Wisconsin uses a number of different voting machines.  DRE machines are in use in a small number of municipalities, but optical scan machines are much more popular. The lever system is still used in a handful of places, but hand-counted paper ballots are used by more municipalities than any other system.  Punch-card systems are specifically prohibited. W.S.A. 5.91(14).  For a city-by-city breakdown of voting equipment statewide, see this document made available by the state Elections Board.

DRE machines are required to produce a permanent paper record, and to present the voter with “visual or nonvisual means as appropriate” by which the voter may verify the ballot before leaving the area.
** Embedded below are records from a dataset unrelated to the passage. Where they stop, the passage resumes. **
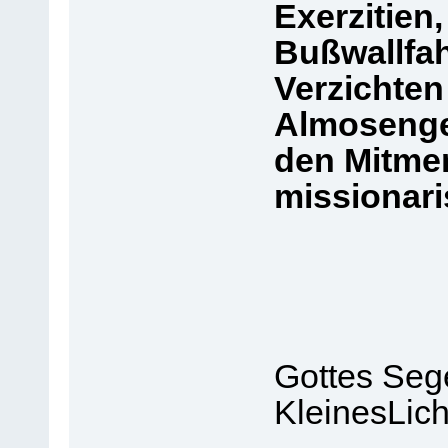
Exerzitien
Bußwallfahr
Verzichten
Almosenge
den Mitmen
missionari
Gottes Seg
KleinesLich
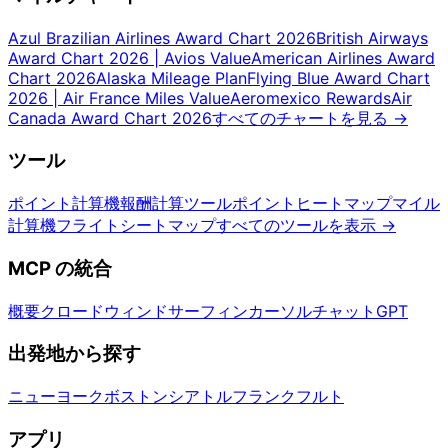
Azul Brazilian Airlines Award Chart 2026
British Airways
Award Chart 2026 | Avios Value
American Airlines Award
Chart 2026
Alaska Mileage Plan
Flying Blue Award Chart
2026 | Air France Miles Value
Aeromexico Rewards
Air
Canada Award Chart 2026
すべてのチャートを見る
→
ツール
ポイント計算機
報酬計算ツール
ポイントヒートマップ
マイル
計算機
フライトシートマップ
すべてのツールを表示
→
MCP の統合
概要
クロード
ウィンドサーフィン
カーソル
チャットGPT
出発地から探す
ニューヨーク
ボストン
シアトル
フランクフルト
アプリ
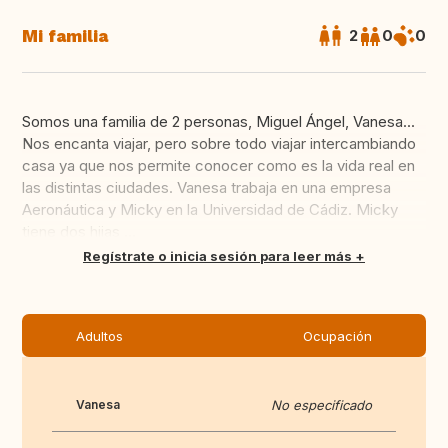
Mi familia
2
0
0
Somos una familia de 2 personas, Miguel Ángel, Vanesa...
Nos encanta viajar, pero sobre todo viajar intercambiando
casa ya que nos permite conocer como es la vida real en
las distintas ciudades. Vanesa trabaja en una empresa
Aeronáutica y Micky en la Universidad de Cádiz. Micky
tiene dos hijas ...
Traducir
Regístrate o inicia sesión para leer más
Adultos
Ocupación
Vanesa
No especificado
W.S.A. § 5.91(18).

No voting machine may be used unless approved by the state Board of Elections.  W.S.A. 5.91.  Before approval, the Board of Elections must test the machines in three mock elections.  WI ADC s ElBd 7.01.  In addition, the Board may require the machines be used in an actual election before official approval.  WI ADC ElBd 7.02.  To gain approval, the machine must be “usable safely, securely, efficiently and accurately in the conduct of elections and counting of ballots.”  W.S.A. 5.91.  The Elections Board “shall promulgate rules to ensure the security, review and verification of software components used with each electronic voting system…”  W.S.A. 5.905.  As of January 6, 2007, the Board has not promulgated any such rules. 

An official copy of the source code is kept in escrow that can be used to determine whether the source code in a particular machine has been corrupted.  W.S.A. 5.905.  The Board of Elections must allow parties to a recount to view the source code if the parties agree to keep it secret.

Municipal clerks must test voting machines within ten days of each election.  W.S.A. 5.84.  The tests are open to the public.  Tests are also performed before each recount.  W.S.A. 5.90.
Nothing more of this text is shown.